The Ubiquity final amplifier stages are not real clean at max power output, so you sure don't want to amplify signal level. For this reason the L-Com amplifiers have an input signal  range of 7-20 dBm.  That let's you run the Ubiquity at, say, +17 dBm output (10 dB below rated max) where is reasonably clean  (17 dBm total power output is 14 dBm per chain). 

You need to be careful not to send more than 20 dBm to the external amplifier (accidentally) or you may fry its input - so probably want an attenuator between the units (or an equivalent coax loss).  I found that the 2 GHz L-com produces rated power at about +12 dBm input level (roughly).

List price for the 3-watt amp is $1510 and you will need 4 per link, so figure 6K$ per installation  (and compare that to the cost of some tower sections)



K9CQB's picture
Wanna double your power? Use a 30dBm BaseBox 5.

To add to the wise advice of Andre and Ken, I would avoid external amplifiers and just buy a Basebox 5, which I think is 3dBm more than the Rocket M5 - that's twice the power at 30dBm.
I've used bi-directional amplifiers before, but to bring very low power devices (18dBm) up to 1 Watt.

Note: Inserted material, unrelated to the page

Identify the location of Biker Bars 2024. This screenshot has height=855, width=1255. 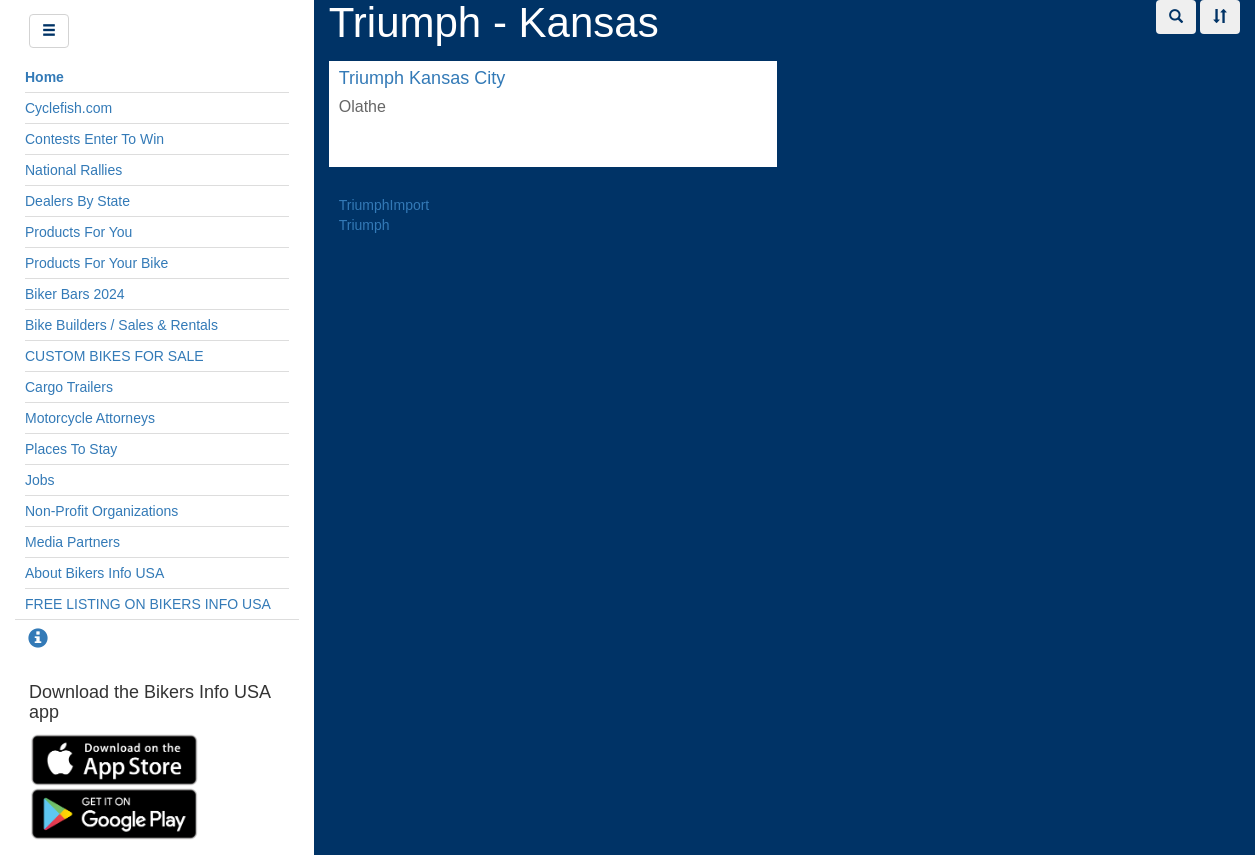
(75, 294).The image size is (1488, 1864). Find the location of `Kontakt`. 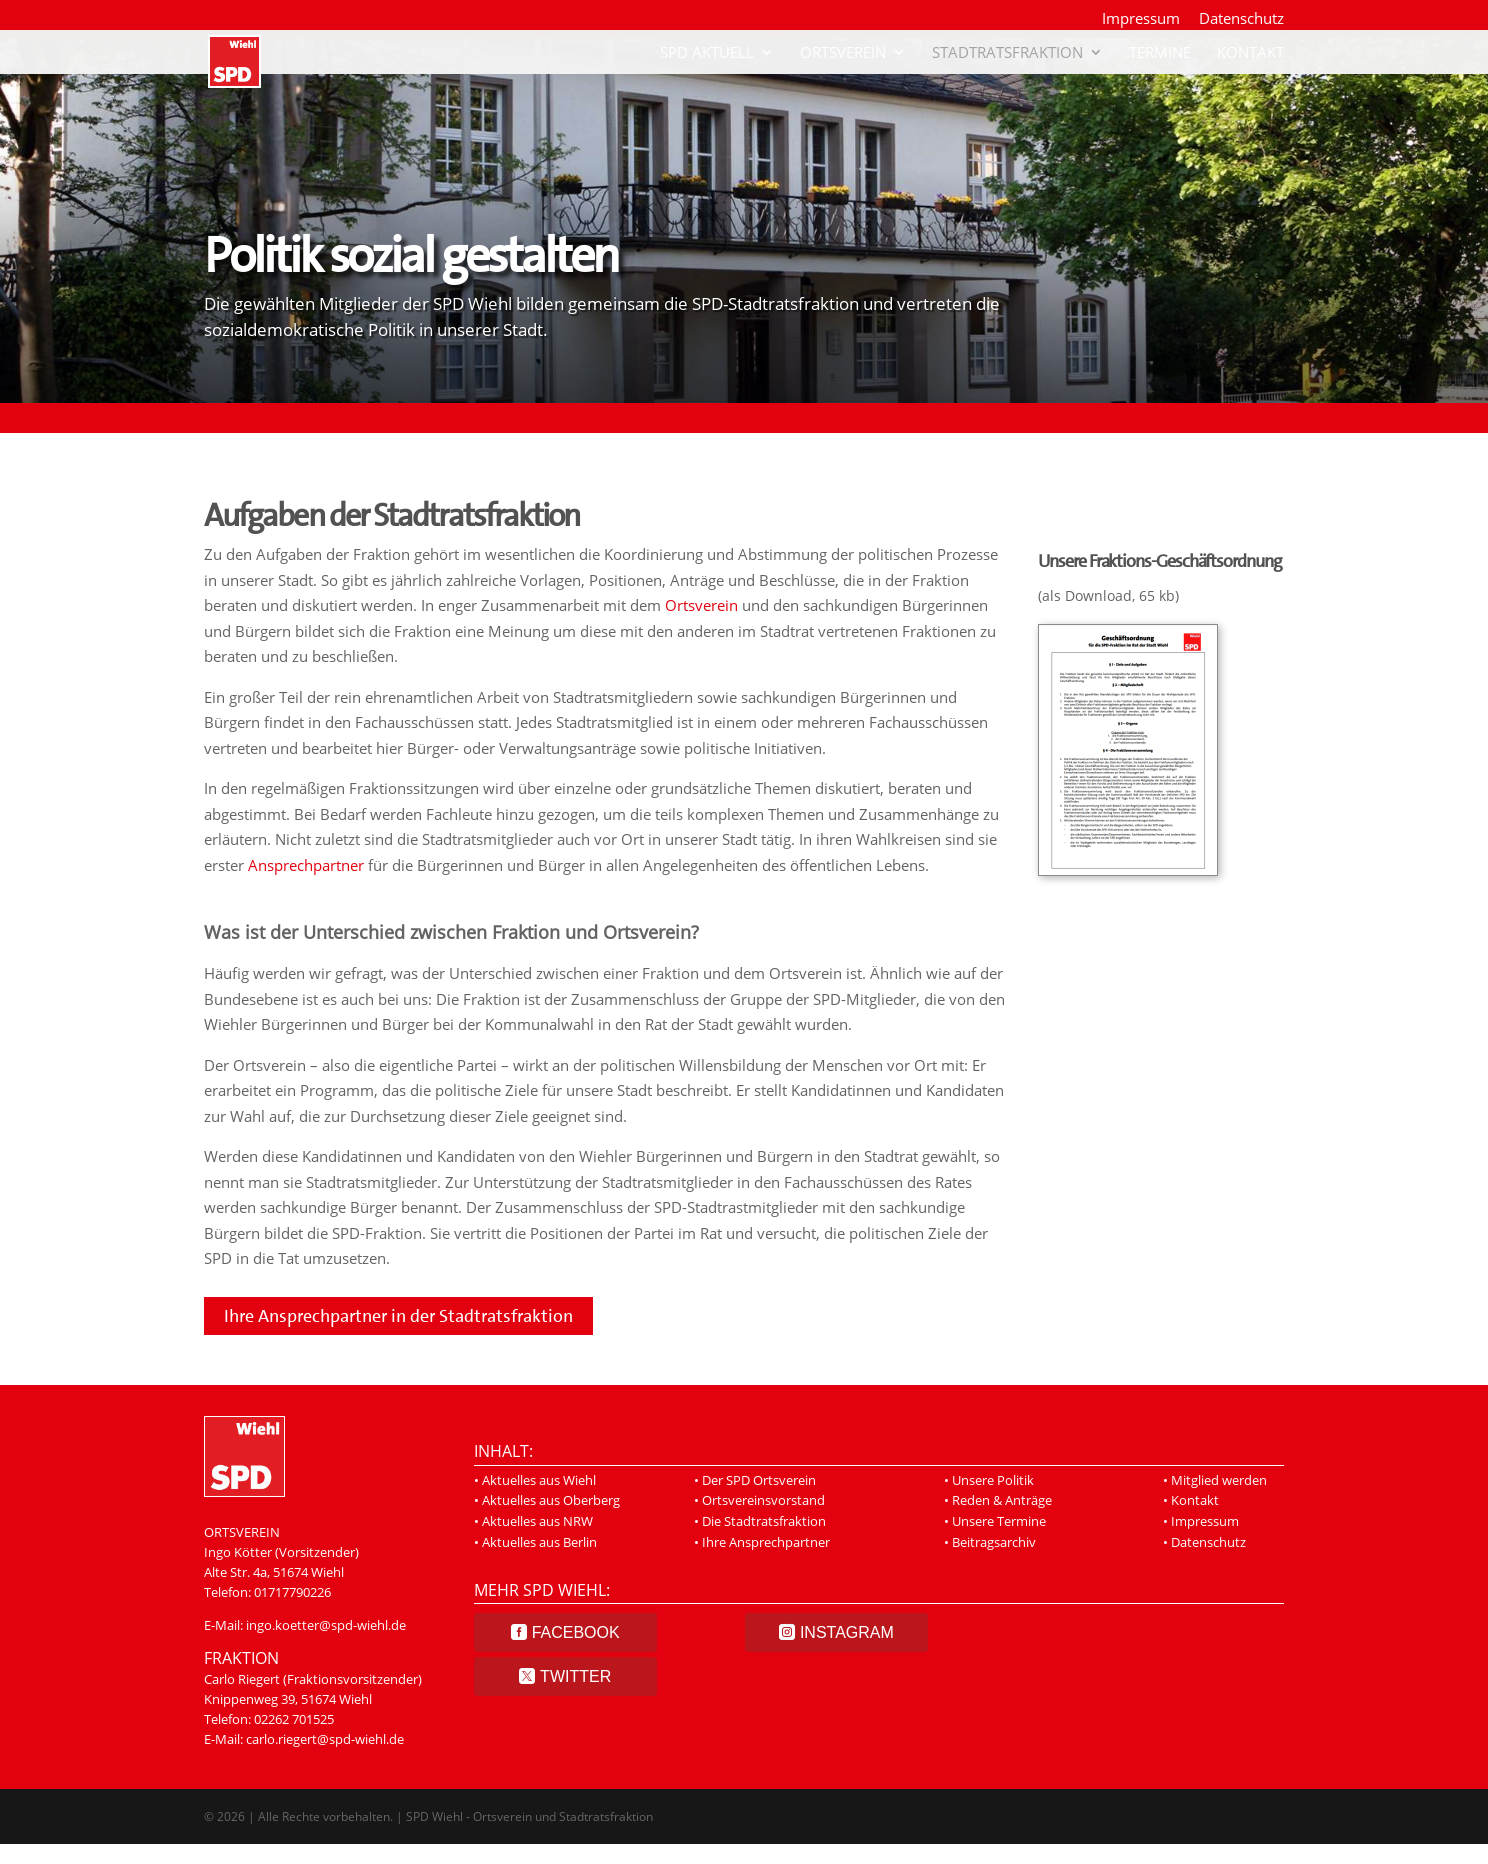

I also had to disassemble the amp and reduce the RX amplifier (LNA) because it causes too much noise on your front end  - they all do. That noise will make your node a lot more deaf. I only used in-line attenuators for testing RX LNA network while modifying it, otherwise you're also reducing the TX gain of your modem, but even worse, adding some noise. Unless you have decent soldering and EE skills to modify the LNA network on the bi-directional amp, I would avoid this altogether.
Just get a BaseBox.
I stopped buying Rockets and most other Ubiquiti gear because the MikroTik gear is so much better. I still have to buy 900MHz and 3.4GHz stuff all from Ubiquiti though; MikroTik doesn't have that stuff. I also buy Ubiquiti NanoStations (XW models) for the dual Ethernet capability and they're just awesome, and I also buy the PowerBeam PBE-M2-400 because it's the best PtP dish on 2.4GHz - at least until we get the MikroTik LHG-2 and LDF-2 series devices up on AREDN firmware.